The Cloud model is built upon a highly redundant infrastructure but single points of failure still exist. This article describes what happens if an ESXi chassis supporting your Cloud Server within the infrastructure fails.

Content / Solution:

The Cloud infrastructure model is designed to maximize redundancy. Bonded NICs, RAID volumes, multiple SAN paths, redundant power supplies, and a Tier III data center infrastructure have been implemented to maintain virtual server availability in most failure cases involving a single component. However, there are some hardware components involved in the deployment that cannot be implemented redundantly, such as the server motherboard, physical CPU, or RAM DIMM. Therefore, it is still possible for an the physical server hosting your Cloud Server to fail.

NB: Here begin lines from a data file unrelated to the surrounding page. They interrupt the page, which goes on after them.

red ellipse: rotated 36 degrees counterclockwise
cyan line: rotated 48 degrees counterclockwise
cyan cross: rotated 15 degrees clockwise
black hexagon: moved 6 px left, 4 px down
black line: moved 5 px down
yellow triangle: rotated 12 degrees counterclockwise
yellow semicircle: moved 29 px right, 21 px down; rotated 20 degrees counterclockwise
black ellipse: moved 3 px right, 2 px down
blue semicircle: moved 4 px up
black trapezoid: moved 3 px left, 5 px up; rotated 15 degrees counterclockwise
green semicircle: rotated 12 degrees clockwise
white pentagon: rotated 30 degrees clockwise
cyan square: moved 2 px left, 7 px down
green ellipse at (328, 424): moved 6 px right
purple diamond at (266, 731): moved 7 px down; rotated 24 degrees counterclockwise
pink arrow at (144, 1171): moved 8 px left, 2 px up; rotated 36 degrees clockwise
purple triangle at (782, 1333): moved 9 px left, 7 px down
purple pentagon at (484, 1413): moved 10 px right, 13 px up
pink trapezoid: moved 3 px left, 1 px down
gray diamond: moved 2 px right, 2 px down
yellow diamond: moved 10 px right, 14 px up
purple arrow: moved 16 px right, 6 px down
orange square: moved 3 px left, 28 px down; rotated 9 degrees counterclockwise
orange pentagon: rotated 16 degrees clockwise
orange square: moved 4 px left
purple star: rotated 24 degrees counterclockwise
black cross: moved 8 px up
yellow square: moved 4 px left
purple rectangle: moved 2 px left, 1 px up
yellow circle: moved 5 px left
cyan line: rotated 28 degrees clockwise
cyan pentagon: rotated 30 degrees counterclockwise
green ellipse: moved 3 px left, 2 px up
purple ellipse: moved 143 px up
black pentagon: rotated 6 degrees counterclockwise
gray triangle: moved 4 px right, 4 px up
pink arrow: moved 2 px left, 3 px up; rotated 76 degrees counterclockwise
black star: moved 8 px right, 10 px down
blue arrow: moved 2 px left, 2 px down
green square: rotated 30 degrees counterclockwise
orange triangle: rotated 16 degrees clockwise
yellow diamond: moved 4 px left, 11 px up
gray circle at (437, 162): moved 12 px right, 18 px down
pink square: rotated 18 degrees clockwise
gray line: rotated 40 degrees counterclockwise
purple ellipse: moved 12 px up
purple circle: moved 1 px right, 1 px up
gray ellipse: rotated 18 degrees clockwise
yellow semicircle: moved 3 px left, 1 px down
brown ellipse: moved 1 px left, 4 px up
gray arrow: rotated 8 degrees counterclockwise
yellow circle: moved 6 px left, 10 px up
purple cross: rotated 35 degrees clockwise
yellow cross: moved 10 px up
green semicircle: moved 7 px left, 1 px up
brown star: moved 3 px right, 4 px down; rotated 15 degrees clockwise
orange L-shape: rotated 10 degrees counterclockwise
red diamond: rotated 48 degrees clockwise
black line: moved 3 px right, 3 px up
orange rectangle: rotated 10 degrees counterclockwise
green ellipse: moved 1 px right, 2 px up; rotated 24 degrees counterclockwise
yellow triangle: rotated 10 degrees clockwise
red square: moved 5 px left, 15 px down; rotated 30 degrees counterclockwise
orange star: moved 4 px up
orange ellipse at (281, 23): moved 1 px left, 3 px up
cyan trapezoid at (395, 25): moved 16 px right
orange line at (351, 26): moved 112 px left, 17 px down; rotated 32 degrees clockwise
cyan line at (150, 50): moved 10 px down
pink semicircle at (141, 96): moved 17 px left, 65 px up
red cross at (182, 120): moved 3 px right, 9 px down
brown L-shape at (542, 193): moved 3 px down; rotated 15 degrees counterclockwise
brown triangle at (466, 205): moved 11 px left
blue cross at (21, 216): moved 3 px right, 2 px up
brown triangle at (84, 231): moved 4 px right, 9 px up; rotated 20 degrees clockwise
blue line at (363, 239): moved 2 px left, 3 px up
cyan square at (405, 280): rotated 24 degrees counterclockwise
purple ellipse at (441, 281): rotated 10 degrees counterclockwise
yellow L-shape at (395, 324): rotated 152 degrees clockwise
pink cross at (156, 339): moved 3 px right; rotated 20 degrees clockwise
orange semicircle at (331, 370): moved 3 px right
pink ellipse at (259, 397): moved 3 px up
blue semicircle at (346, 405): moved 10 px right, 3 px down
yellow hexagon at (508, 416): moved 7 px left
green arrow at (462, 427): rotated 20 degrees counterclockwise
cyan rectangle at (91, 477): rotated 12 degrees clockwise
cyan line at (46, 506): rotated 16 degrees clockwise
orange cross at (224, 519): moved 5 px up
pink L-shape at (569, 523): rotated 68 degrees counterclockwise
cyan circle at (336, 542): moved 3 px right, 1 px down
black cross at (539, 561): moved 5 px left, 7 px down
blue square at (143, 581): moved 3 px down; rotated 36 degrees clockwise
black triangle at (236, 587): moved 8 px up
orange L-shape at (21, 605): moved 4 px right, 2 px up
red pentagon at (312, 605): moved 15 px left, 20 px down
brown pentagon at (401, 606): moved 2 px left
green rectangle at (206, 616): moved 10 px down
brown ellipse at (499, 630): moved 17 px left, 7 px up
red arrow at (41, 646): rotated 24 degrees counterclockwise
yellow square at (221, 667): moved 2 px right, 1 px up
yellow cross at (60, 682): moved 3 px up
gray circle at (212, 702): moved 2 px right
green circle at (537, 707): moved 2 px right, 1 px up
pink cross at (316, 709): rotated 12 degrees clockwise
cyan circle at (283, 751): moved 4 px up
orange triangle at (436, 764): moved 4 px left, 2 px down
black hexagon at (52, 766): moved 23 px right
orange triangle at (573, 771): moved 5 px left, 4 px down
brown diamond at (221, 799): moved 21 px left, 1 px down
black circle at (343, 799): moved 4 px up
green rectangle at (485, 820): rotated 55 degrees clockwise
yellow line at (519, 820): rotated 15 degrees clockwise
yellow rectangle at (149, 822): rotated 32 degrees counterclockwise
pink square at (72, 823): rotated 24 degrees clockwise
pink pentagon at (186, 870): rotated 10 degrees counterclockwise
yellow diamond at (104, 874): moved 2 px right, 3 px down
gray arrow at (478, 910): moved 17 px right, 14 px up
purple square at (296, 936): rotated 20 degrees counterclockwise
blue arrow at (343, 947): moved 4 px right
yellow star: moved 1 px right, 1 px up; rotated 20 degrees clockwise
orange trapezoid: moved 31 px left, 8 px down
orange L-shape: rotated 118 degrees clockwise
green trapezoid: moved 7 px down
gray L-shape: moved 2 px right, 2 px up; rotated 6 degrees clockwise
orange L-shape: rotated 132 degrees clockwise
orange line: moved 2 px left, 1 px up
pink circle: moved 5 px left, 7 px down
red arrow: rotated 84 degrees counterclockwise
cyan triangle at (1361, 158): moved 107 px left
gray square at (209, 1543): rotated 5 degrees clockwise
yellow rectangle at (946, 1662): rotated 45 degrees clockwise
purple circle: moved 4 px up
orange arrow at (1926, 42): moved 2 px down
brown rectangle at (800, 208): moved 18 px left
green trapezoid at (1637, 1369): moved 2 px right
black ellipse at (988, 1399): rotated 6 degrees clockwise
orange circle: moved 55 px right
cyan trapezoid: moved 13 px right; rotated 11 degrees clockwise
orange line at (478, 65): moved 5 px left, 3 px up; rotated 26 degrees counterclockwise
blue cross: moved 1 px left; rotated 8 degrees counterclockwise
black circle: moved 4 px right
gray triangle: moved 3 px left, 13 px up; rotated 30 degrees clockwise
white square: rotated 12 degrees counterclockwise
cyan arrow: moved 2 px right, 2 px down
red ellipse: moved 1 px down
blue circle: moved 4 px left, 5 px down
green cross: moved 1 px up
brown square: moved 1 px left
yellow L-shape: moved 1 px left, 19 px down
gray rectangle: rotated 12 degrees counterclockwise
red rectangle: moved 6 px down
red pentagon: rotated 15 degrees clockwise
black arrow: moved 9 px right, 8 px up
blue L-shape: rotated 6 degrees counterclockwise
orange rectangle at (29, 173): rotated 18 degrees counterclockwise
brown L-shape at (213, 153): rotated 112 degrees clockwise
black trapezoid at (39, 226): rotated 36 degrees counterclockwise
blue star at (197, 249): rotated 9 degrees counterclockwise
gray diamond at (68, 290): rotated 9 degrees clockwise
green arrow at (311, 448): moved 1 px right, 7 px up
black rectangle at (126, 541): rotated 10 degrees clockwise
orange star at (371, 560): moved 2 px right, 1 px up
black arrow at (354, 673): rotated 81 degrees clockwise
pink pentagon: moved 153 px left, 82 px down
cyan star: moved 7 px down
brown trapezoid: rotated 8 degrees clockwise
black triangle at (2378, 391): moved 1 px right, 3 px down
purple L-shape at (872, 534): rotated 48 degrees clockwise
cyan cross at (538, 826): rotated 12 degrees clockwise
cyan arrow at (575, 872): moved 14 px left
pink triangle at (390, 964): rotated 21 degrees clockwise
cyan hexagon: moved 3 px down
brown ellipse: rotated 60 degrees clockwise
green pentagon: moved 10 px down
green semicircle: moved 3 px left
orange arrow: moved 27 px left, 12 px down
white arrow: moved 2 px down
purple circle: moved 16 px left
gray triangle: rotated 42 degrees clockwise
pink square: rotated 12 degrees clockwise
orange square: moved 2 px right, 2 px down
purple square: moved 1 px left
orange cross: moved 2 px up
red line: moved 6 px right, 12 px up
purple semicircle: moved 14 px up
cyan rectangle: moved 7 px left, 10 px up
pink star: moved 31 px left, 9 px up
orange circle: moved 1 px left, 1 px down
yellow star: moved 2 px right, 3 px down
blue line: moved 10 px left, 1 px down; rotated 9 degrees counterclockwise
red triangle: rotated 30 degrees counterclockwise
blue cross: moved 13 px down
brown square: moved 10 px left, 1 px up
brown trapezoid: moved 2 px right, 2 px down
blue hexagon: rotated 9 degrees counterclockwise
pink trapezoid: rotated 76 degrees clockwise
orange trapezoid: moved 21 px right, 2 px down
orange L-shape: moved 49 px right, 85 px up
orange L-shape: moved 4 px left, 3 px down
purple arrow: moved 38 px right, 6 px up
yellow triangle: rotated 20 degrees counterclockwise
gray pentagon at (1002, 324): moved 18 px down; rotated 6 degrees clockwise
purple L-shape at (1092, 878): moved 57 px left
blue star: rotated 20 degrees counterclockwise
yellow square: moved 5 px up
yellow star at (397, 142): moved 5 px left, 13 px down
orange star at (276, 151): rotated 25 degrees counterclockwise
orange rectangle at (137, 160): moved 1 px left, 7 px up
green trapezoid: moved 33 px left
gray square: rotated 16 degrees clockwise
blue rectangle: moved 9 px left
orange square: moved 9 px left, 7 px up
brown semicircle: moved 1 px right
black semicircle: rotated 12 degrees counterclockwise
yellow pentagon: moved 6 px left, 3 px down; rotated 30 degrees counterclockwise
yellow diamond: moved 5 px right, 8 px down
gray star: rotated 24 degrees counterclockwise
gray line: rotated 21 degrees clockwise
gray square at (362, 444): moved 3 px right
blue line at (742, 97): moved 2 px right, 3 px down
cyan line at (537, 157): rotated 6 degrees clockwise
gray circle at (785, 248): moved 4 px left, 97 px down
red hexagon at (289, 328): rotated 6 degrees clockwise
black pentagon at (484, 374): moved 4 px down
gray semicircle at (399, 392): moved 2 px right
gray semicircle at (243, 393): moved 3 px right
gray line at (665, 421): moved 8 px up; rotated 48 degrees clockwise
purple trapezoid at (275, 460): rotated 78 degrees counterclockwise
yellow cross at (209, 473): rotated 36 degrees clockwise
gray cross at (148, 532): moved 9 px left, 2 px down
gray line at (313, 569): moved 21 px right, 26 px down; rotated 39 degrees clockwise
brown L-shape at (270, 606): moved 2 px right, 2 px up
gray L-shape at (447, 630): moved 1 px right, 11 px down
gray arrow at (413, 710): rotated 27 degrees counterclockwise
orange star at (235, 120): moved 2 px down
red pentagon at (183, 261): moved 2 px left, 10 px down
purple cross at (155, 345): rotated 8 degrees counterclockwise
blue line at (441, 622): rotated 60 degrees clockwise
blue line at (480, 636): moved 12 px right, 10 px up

Each Cloud Server can run on only one physical server (the ESXi "host") in a VMWare cluster at any given time. If that chassis completely fails, then all Cloud Servers running on that chassis will also fail in conjunction with the hardware. VMware's High Availability feature detects  such ESXi failures and will automatically restart each running virtual machine on another chassis in the cluster. However, this will result in a few minutes of downtime while your server is moved and restarted. 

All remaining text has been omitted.